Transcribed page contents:

========================================================================

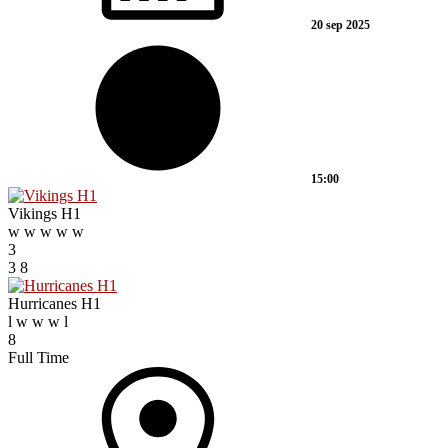
20 sep 2025
15:00
Vikings H1
w
w
w
w
w
3
3
8
Hurricanes H1
l
w
w
w
l
8
Full Time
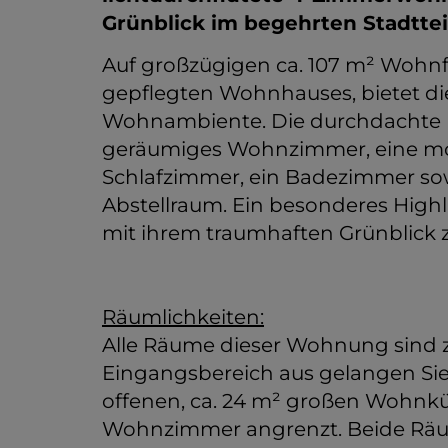
Grünblick im begehrten Stadttei
Auf großzügigen ca. 107 m² Wohnf
gepflegten Wohnhauses, bietet d
Wohnambiente. Die durchdachte 
geräumiges Wohnzimmer, eine m
Schlafzimmer, ein Badezimmer so
Abstellraum. Ein besonderes Highl
mit ihrem traumhaften Grünblick 
Räumlichkeiten:
Alle Räume dieser Wohnung sind 
Eingangsbereich aus gelangen S
offenen, ca. 24 m² großen Wohnküc
Wohnzimmer angrenzt. Beide Räum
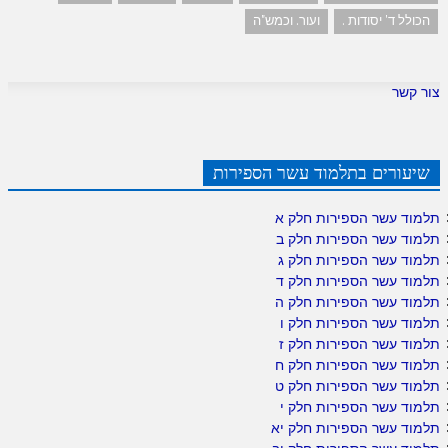
הכולל ד' יסודות .
ועור. וכמש"ה
צור קשר
שיעורים בתלמוד עשר הספירות
תלמוד עשר הספירות חלק א
תלמוד עשר הספירות חלק ב
תלמוד עשר הספירות חלק ג
תלמוד עשר הספירות חלק ד
תלמוד עשר הספירות חלק ה
תלמוד עשר הספירות חלק ו
תלמוד עשר הספירות חלק ז
תלמוד עשר הספירות חלק ח
תלמוד עשר הספירות חלק ט
תלמוד עשר הספירות חלק י
תלמוד עשר הספירות חלק יא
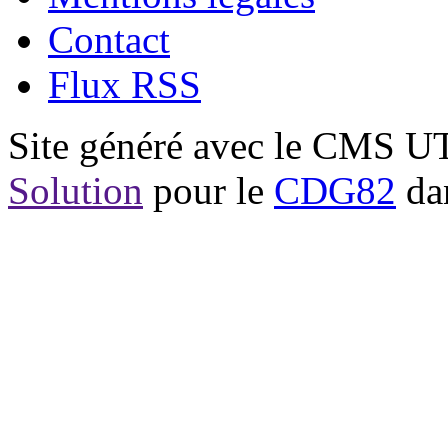
Contact
Flux RSS
Site généré avec le CMS 
Solution
pour le
CDG82
dan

========================================================================

GOAL OF THE EXERCISE: Pull from the data each line where the string "Wohnzimmer" turns up.

EXERCISE OUTPUT:
geräumiges Wohnzimmer, eine m
Wohnzimmer angrenzt. Beide Räum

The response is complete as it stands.